I like how the story lets you make your own mind up about it, that’s probably the key. I like how it lays itself open. It’s not telling you what to think. It just wants you to engage, in your own way, to make of it what you like. That’s rare in comic books, a book that invites contemplation, doesn’t preach and doesn’t tell you what is right, what is wrong, what is real, what is fantasy.
It’s a floaty book with floaty art, and I love it. It’s arty, but good arty, if you know what I mean. There’s no snobbishness to it. It’s just plain and simple good.
There are two moments that stand-out to me about issue #3, the first is the moment when the artist character reveals his painting, the masterpiece that shows he is back on form, full of new inspiration and ready to go. That’s a difficult thing to do as the painting is shown in a full-page panel, and it has to be good, really good, to work within the narrative.
You can’t talk about a writer regaining his creative muse and then show a blah example of his work that is supposed to be great, can you? What you need is something that is actually really very good, and guess what? That’s what they have here in this book, a full page painting of a diner with two space alien type creatures emerging from it’s Dr Who Tardis like front door, and it looks absolutely superb. I want it framed. I want it on my wall. I want to spend money on it and enjoy it every single time I walk into my living room.
The second moment is when a group of women talk about their life motivations. They openly admit that they live for material concerns, for shopping, for a house, a car, the status, the shoes, the plastic surgery. It’s all empty physicality, appearance, that idea that we are animals, that you get what you can because death lasts forever, and there is no heaven.
That Satanic (and that’s what real Satanism actually is, the belief in nothing but the animal self) is the dominant mind-set of our age. To see it expressed here by a group of pretty young rich ladies seems awfully real, and it’s the contrast with the mind-set of the artist, of the fantasy dreamer that puts a sharp edge to that awful contrast that is a real as real gets.

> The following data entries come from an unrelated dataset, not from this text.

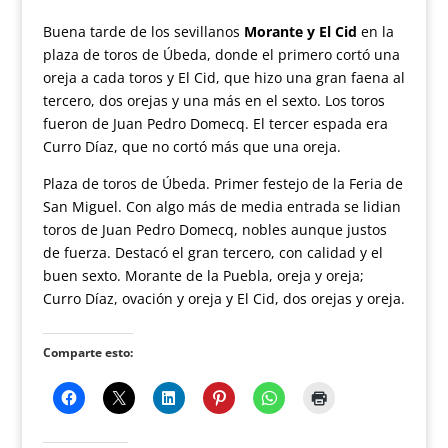
Buena tarde de los sevillanos
Morante y El Cid
en la
plaza de toros de Úbeda, donde el primero cortó una
oreja a cada toros y El Cid, que hizo una gran faena al
tercero, dos orejas y una más en el sexto. Los toros
fueron de Juan Pedro Domecq. El tercer espada era
Curro Díaz, que no cortó más que una oreja.
Plaza de toros de Úbeda. Primer festejo de la Feria de
San Miguel. Con algo más de media entrada se lidian
toros de Juan Pedro Domecq, nobles aunque justos
de fuerza. Destacó el gran tercero, con calidad y el
buen sexto. Morante de la Puebla, oreja y oreja;
Curro Díaz, ovación y oreja y El Cid, dos orejas y oreja.
Comparte esto: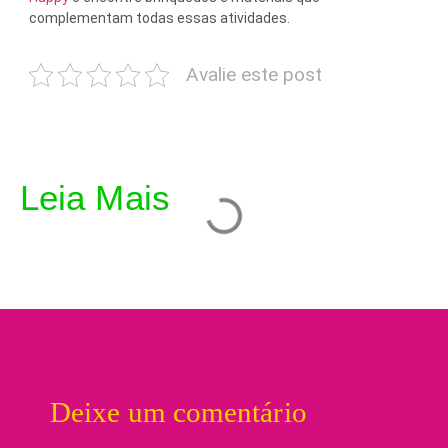
complementam todas essas atividades.
Avalie este post
Leia Mais
Deixe um comentário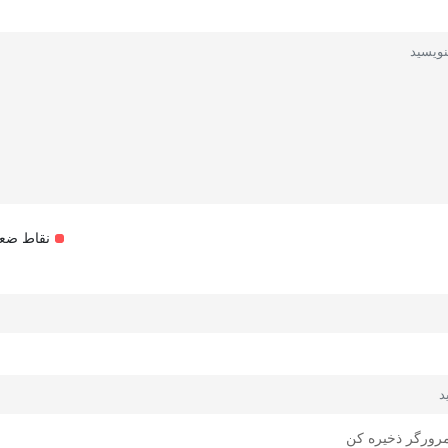
نقاط ضع
مرورگر ذخیره کن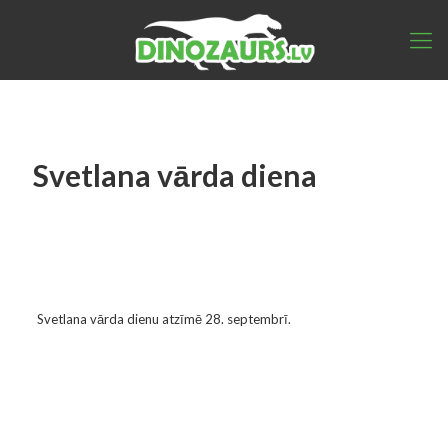
Svetlana vārda diena
Svetlana vārda dienu atzīmē 28. septembrī.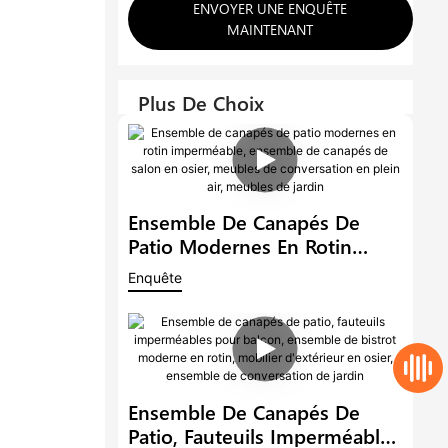
ENVOYER UNE ENQUÊTE
MAINTENANT
Plus De Choix
Ensemble De Canapés De
Patio Modernes En Rotin
Imperméable, Ensemble De
Enquête
Canapés De Salon En Osier,
Meubles De Conversation En
Plein Air, Meubles De Jardin
Ensemble De Canapés De
Patio, Fauteuils Imperméables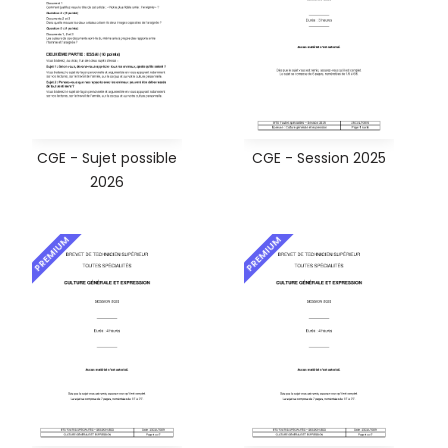
CGE - Sujet possible
CGE - Session 2025
2026
PREMIUM
PREMIUM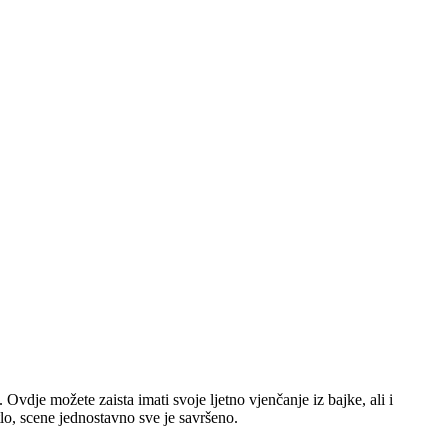
Ovdje možete zaista imati svoje ljetno vjenčanje iz bajke, ali i
etlo, scene jednostavno sve je savršeno.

Neverboy is fantasy, but fantasy on the edge of brutal reality, and to see the juxtaposition between the fakery of flesh, ego, materialism and status, and that which comes from the pure joy of the creative process is quite a jolt. It forces you into the realisation that there is a truth transcendent from the material status of the self, and that happiness does not come from a thing, it comes from within.
Neverboy #3 then continues the excellence exhibited in the first two issues of the title. I’ve attempted to get to the core of why it works here, but I really cannot do it justice with words alone. Buy the book, read it slowly, enjoy it, then do it all over again.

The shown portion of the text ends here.